Most Venezuelans, weary of anything that comes from the government, do not seem to have bought into these narratives. A few days after Russia started the invasion in 2022, separate groups of Venezuelans took to the streets to protest against Russian aggression. This happened in a country where the government regularly criminalizes protests. Venezuelans continue to speak against the war in Ukraine and Russia's relations with Maduro's government today, on social media.

The statement “stop Putin” is both a rejection of the war and of Russia’s influence in Venezuelan politics for the past 20 years. Sympathy towards Ukraine stems not only from an anti-war sentiment but also from a sense of grievance against foreign influence that has been instrumental to the survival of a government currently under investigation by the Prosecution of the International Criminal Court (ICC) – just like Putin.

For the past twenty years, Venezuelan institutions have become increasingly intertwined with the Kremlin

According to Vendata, an open-source database that compiles public information on Venezuela, between 2001 and 2022, Russia and Venezuela signed at least 255 agreements in a wide variety of subjects, which range from energy, agriculture, and financial services to defense and national security.
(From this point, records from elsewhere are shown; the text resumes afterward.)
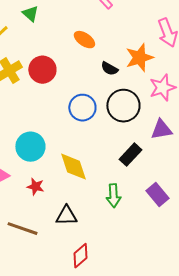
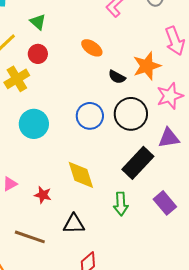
red circle: (42, 70) -> (38, 54), moved, size x0.7
cyan circle: (30, 147) -> (34, 124), moved
black rectangle: (130, 155) -> (138, 163), size x1.4

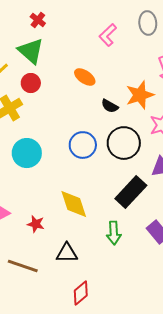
green triangle: (38, 22) -> (31, 51), size x1.6

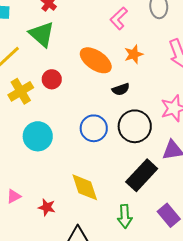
orange ellipse: (85, 77) -> (96, 60), size x1.5
red circle: (31, 83) -> (52, 79), moved
orange star: (140, 95) -> (134, 54), moved, size x0.7
black semicircle: (110, 106) -> (121, 89), turned -48

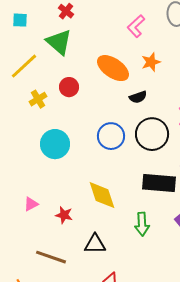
yellow cross: (21, 91) -> (38, 99), size x0.7
black rectangle: (142, 175) -> (159, 183), turned 52

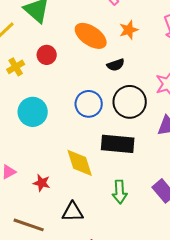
black rectangle: (159, 183) -> (118, 144), moved

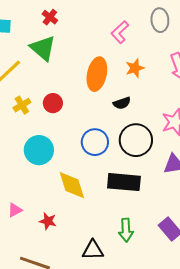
orange ellipse: (91, 36) -> (97, 74), turned 68
red circle: (47, 55) -> (53, 103), moved
yellow diamond: (80, 163) -> (72, 185), moved
black triangle: (73, 212) -> (93, 250), moved

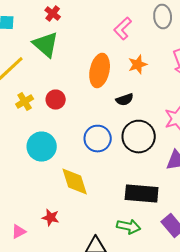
black rectangle: (124, 182) -> (142, 194), moved
pink triangle: (15, 210) -> (19, 232), moved
green arrow: (126, 230) -> (129, 226), turned -75

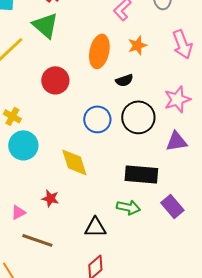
red circle: (56, 100) -> (55, 80), size x1.4
yellow cross: (25, 102) -> (12, 116), moved, turned -30
cyan circle: (42, 146) -> (23, 145), moved

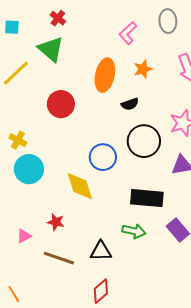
blue circle: (97, 119) -> (103, 157), moved
brown line: (37, 240) -> (59, 258), moved

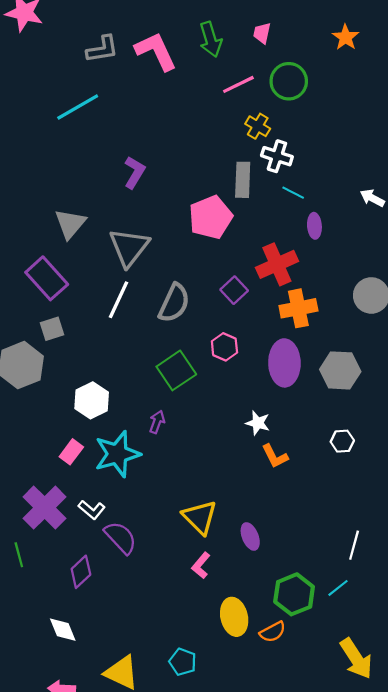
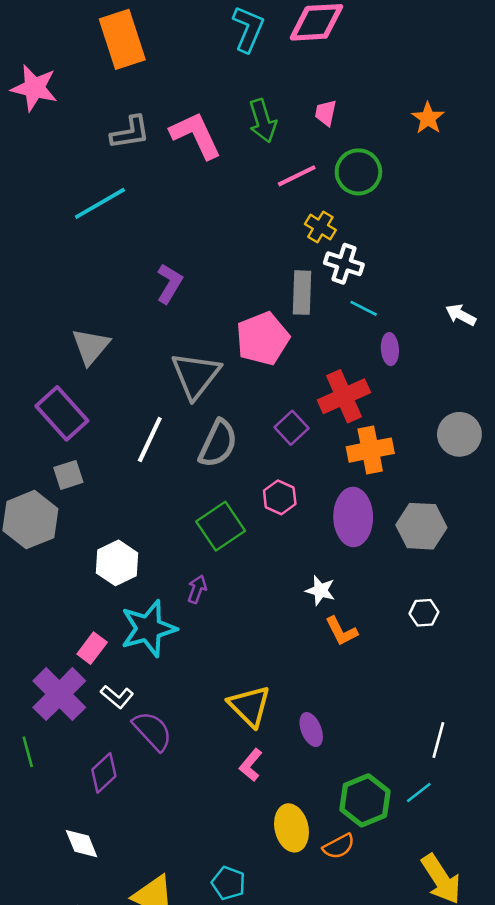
gray triangle: (129, 247) -> (196, 375), moved
pink rectangle: (71, 452) -> (92, 648), moved

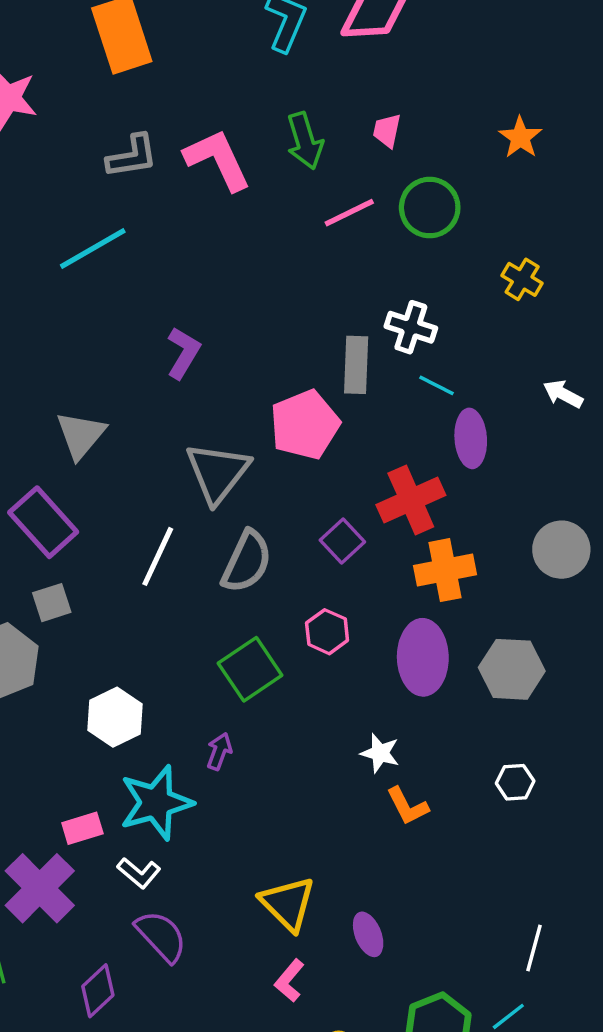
yellow cross: (320, 227) -> (522, 279), moved
purple ellipse: (390, 349) -> (471, 438), size x1.4
pink rectangle: (92, 648) -> (82, 828), turned 36
white L-shape: (117, 697) -> (139, 873), moved

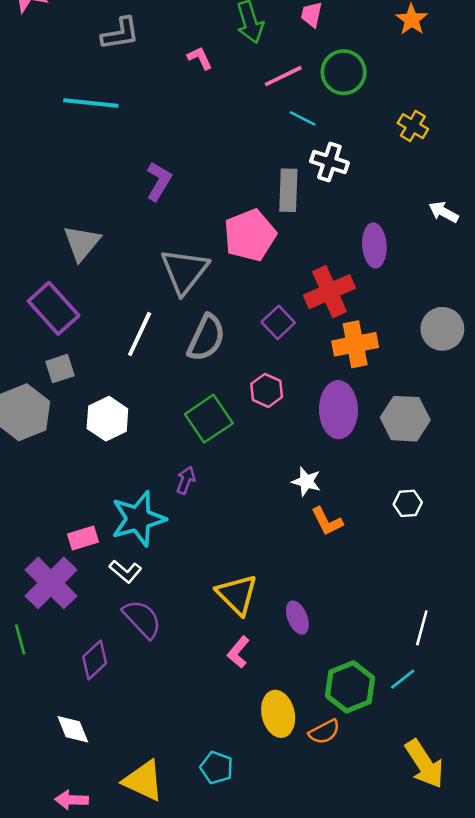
pink L-shape: (218, 160) -> (200, 58), moved, size x0.5
cyan line: (93, 249) -> (91, 103), turned 36
cyan line: (437, 385) -> (303, 118), moved
white hexagon: (115, 717) -> (107, 419), moved

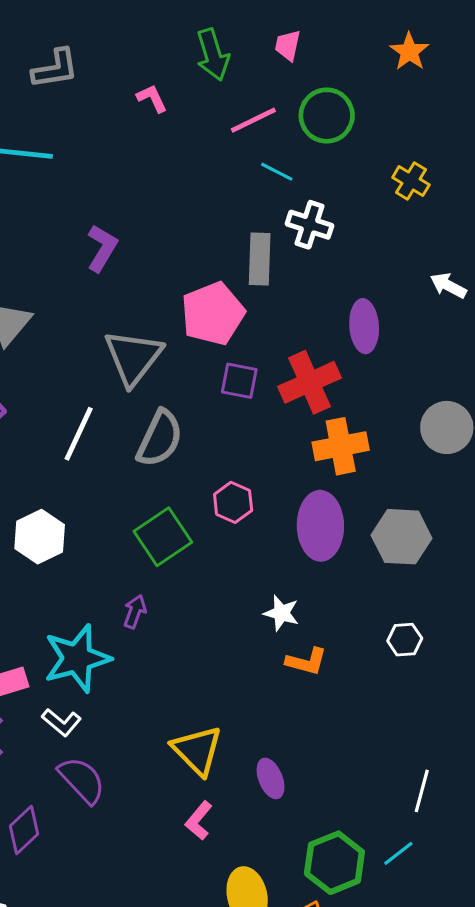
purple square: (278, 322) -> (239, 381), moved, turned -36
orange L-shape: (327, 521) -> (306, 661), turned -48

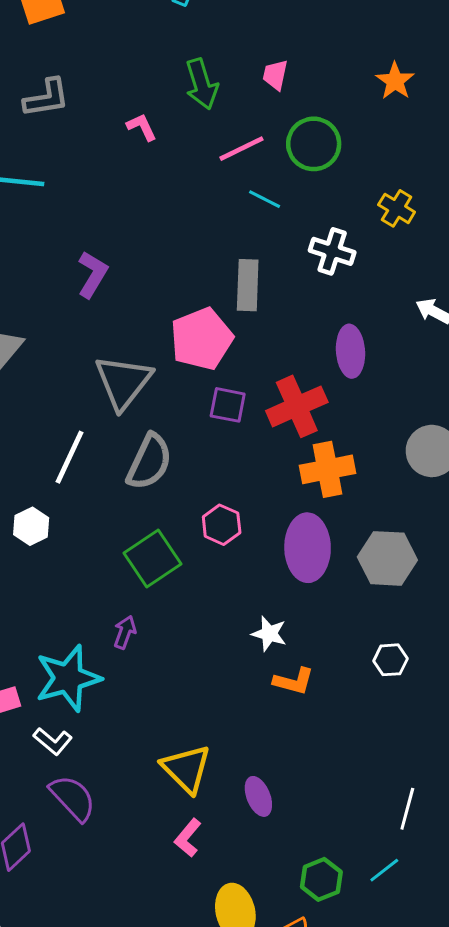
white cross: (310, 225) -> (332, 251), moved
white hexagon: (40, 537) -> (31, 526), moved, size x0.7
green hexagon: (334, 863) -> (321, 879), size x0.7

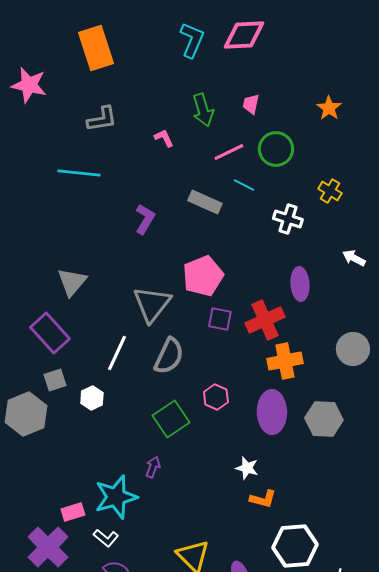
purple L-shape: (93, 274) -> (145, 219), moved
gray rectangle: (248, 285) -> (205, 202), moved, turned -68
white hexagon: (390, 660) -> (295, 546), moved, size x2.0

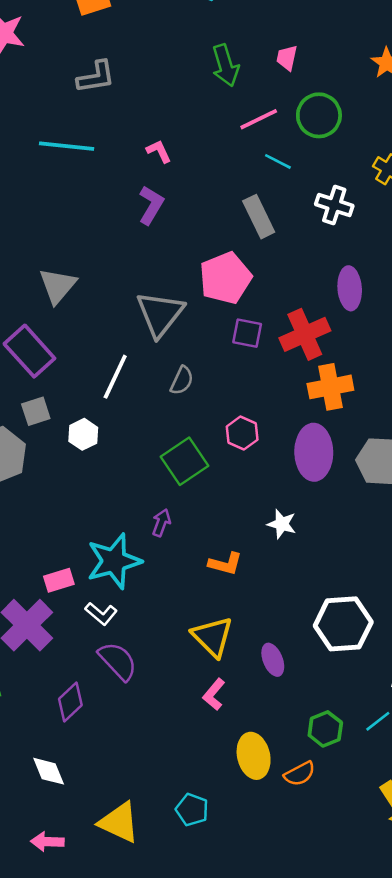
pink L-shape: (164, 138) -> (159, 151), moved
gray rectangle: (205, 202) -> (259, 217), moved, turned 40
gray semicircle: (169, 356) -> (182, 381), size x0.6
orange L-shape: (263, 499) -> (225, 564), moved

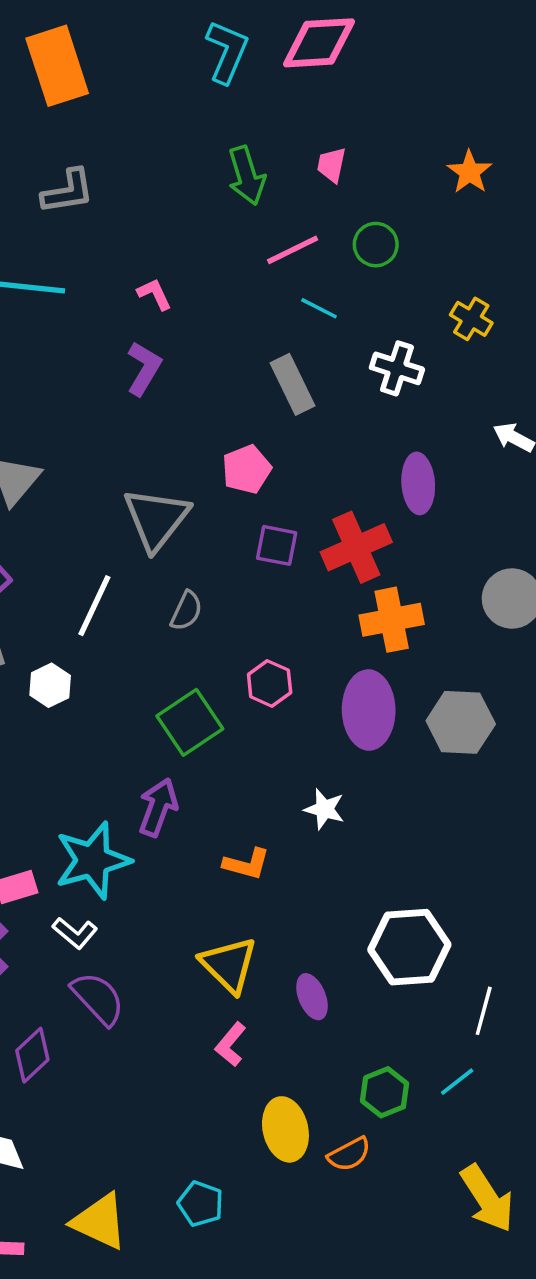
green circle: (319, 115) -> (376, 245), size x0.7
pink pentagon: (225, 278) -> (247, 469), size x0.7
purple arrow: (161, 523) -> (158, 807), size x1.5

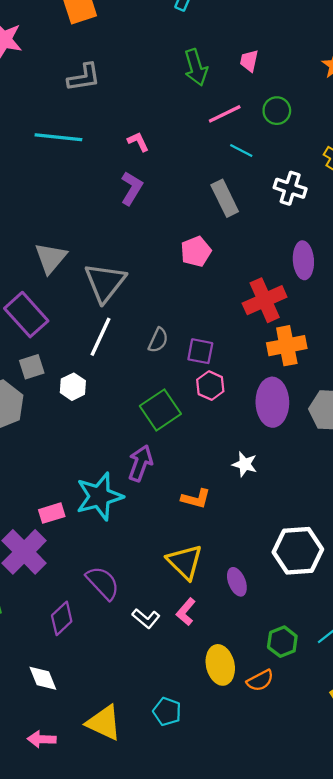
gray triangle: (156, 519) -> (105, 282), moved
purple square: (277, 545) -> (200, 351), moved
white L-shape: (75, 933) -> (146, 618), moved

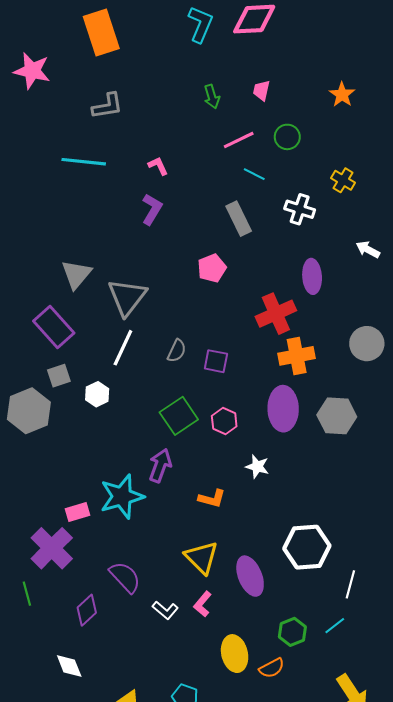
green arrow: (196, 67) -> (212, 97), size x0.7
pink hexagon: (210, 386) -> (224, 421), moved
purple ellipse: (237, 582) -> (250, 576), size x1.5

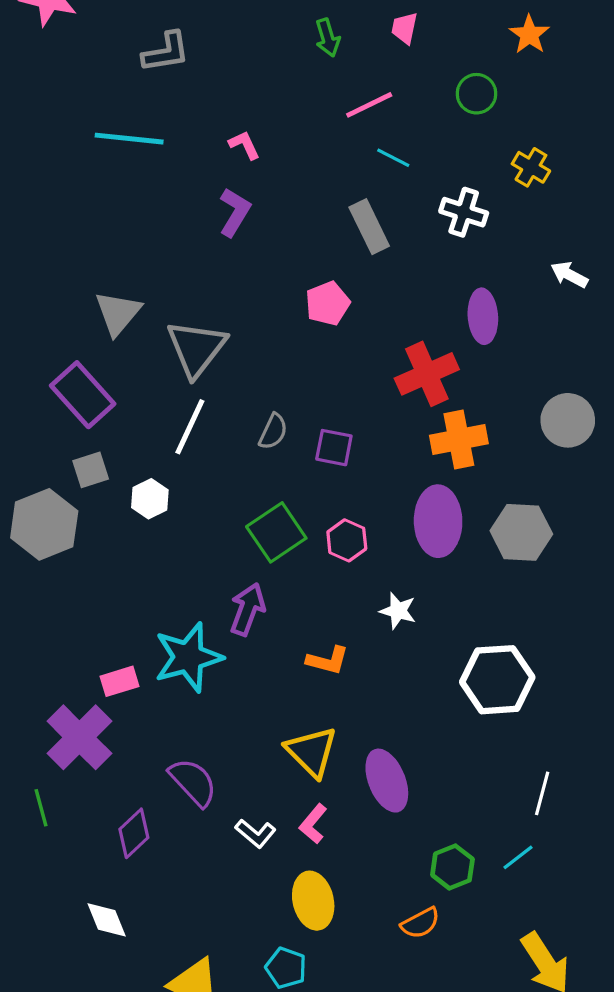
green circle: (287, 137) -> (476, 94), moved
white hexagon: (307, 547) -> (497, 680), moved
yellow ellipse: (235, 654) -> (313, 901), moved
As tends to be the case with the Venezuelan government, many (if not most) of these agreements are mired by a lack of transparency, making it difficult to account for the multi-million-dollar exchange of goods and services.

During the presidencies of the late Hugo Chávez and now Maduro, Venezuela has turned to Russia and China to make billionaire purchases of military equipment and technical services, including surveillance systems. The Russian Kalashnikov became Venezuela’s military rifle. The intense exchange between both countries throughout the years turned Venezuela into Russia’s largest military partner in the region, as noted by expert Evan Ellis

The purchase of military equipment is not merely a commercial operation. According to expert Ramón Cardozo, it is also an indication of military alliances and denotes the approach of military strategies and points of view with regard to national security and defense.

In the recent past, Russia has deployed military equipment and personnel to Venezuela whenever it has faced criticism from the West for its acts of aggression against its neighbors. Weeks before the invasion of Ukraine, Russian high-level officers suggested possible military deployments to Venezuela and Cuba if their “security concerns” regarding the status of Ukraine were not met by NATO.

Some experts and former members of the government suggest there may be a permanent presence of Russian troops in Venezuela; including mercenaries of the now disgraced Wagner Group, allegedly tasked with protecting President Maduro and Russia's interests in murky businesses in the country. The Venezuelan Constitution strictly forbids foreign military bases.

But the influence of Russia in Venezuela should not be measured just in terms of the acquisition of equipment and technical services. As revisionist countries with similar value systems, Russia and Venezuela are partners in protecting and stabilizing their own authoritarian rule.

Russia was instrumental in the international scheme set by Venezuela to circumvent sanctions and sell oil before it got hindered by sanctions. Russia also participates in the extraction of gold and other minerals in southern Venezuela, an activity plagued with complaints of human rights violations, endemic violence, and ecocide. By participating in these activities, Russia has helped the Venezuelan regime obtain income to sustain its authoritarian model.

That is why, during the protests against the war in Venezuela, the Venezuelans who carried the Venezuelan and Ukrainian flags are not just rejecting an unlawful war of aggression in a distant part of the world. The words of a well-known demonstrator, beloved by many, have resonated with many Venezuelans: “Ukraine, we also resist.”